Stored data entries

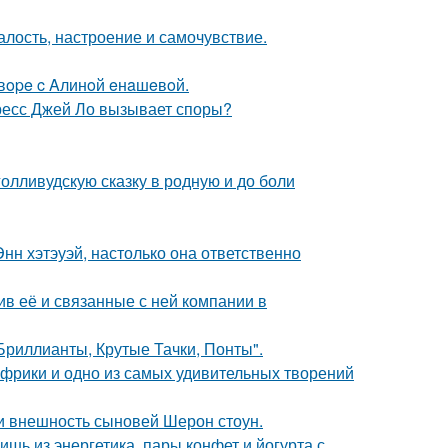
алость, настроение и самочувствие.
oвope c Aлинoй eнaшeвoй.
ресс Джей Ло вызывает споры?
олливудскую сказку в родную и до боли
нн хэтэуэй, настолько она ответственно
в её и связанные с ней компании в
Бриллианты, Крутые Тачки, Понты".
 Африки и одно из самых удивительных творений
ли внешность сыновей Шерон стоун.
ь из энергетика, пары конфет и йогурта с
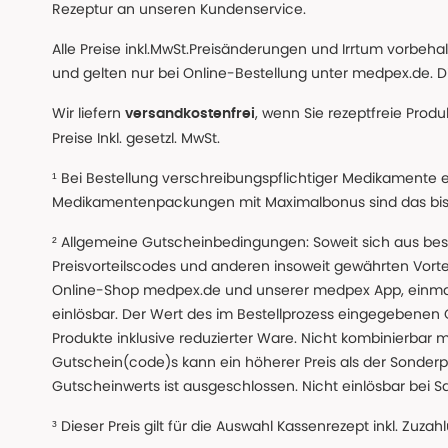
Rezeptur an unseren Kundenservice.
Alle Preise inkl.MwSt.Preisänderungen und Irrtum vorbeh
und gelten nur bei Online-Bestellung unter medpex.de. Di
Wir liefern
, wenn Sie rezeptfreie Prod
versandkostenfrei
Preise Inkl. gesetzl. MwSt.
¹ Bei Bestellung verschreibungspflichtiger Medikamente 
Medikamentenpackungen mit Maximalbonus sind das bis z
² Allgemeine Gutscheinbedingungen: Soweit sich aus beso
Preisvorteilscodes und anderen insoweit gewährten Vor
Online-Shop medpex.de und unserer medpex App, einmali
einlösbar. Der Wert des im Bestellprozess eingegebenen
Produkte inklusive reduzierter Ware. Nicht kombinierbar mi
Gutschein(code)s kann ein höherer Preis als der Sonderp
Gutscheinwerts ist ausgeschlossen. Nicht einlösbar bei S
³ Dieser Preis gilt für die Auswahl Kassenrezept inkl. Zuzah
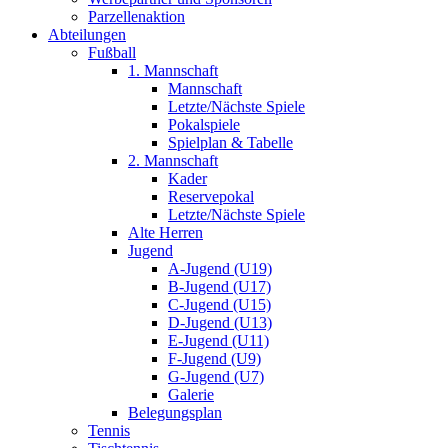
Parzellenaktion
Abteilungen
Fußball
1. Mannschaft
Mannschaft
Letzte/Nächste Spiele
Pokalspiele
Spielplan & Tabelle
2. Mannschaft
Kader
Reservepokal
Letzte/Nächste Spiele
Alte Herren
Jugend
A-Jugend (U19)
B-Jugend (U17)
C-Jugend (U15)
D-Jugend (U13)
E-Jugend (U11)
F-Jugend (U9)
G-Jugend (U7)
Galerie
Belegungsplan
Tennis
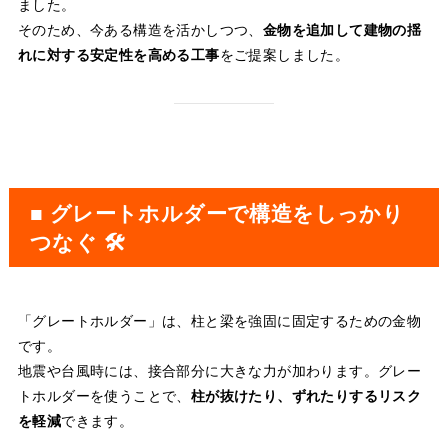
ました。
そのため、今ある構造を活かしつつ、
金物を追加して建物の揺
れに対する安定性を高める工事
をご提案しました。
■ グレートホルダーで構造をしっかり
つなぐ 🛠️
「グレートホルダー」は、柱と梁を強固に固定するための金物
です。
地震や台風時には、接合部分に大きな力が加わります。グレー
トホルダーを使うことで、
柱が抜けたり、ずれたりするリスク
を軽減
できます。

Work order: The entries are to be restated word for word, and no picture should appear in the copy.

Task solution:
алость, настроение и самочувствие.
oвope c Aлинoй eнaшeвoй.
ресс Джей Ло вызывает споры?
олливудскую сказку в родную и до боли
нн хэтэуэй, настолько она ответственно
в её и связанные с ней компании в
Бриллианты, Крутые Тачки, Понты".
 Африки и одно из самых удивительных творений
ли внешность сыновей Шерон стоун.
ь из энергетика, пары конфет и йогурта с
Rezeptur an unseren Kundenservice.
Alle Preise inkl.MwSt.Preisänderungen und Irrtum vorbeh
und gelten nur bei Online-Bestellung unter medpex.de. Di
Wir liefern
, wenn Sie rezeptfreie Prod
versandkostenfrei
Preise Inkl. gesetzl. MwSt.
¹ Bei Bestellung verschreibungspflichtiger Medikamente 
Medikamentenpackungen mit Maximalbonus sind das bis z
² Allgemeine Gutscheinbedingungen: Soweit sich aus beso
Preisvorteilscodes und anderen insoweit gewährten Vor
Online-Shop medpex.de und unserer medpex App, einmali
einlösbar. Der Wert des im Bestellprozess eingegebenen
Produkte inklusive reduzierter Ware. Nicht kombinierbar mi
Gutschein(code)s kann ein höherer Preis als der Sonderp
Gutscheinwerts ist ausgeschlossen. Nicht einlösbar bei S
³ Dieser Preis gilt für die Auswahl Kassenrezept inkl. Zuzah
Parzellenaktion
Abteilungen
Fußball
1. Mannschaft
Mannschaft
Letzte/Nächste Spiele
Pokalspiele
Spielplan & Tabelle
2. Mannschaft
Kader
Reservepokal
Letzte/Nächste Spiele
Alte Herren
Jugend
A-Jugend (U19)
B-Jugend (U17)
C-Jugend (U15)
D-Jugend (U13)
E-Jugend (U11)
F-Jugend (U9)
G-Jugend (U7)
Galerie
Belegungsplan
Tennis
ました。
そのため、今ある構造を活かしつつ、
金物を追加して建物の揺
れに対する安定性を高める工事
をご提案しました。
■ グレートホルダーで構造をしっかり
つなぐ 🛠️
「グレートホルダー」は、柱と梁を強固に固定するための金物
です。
地震や台風時には、接合部分に大きな力が加わります。グレー
トホルダーを使うことで、
柱が抜けたり、ずれたりするリスク
を軽減
できます。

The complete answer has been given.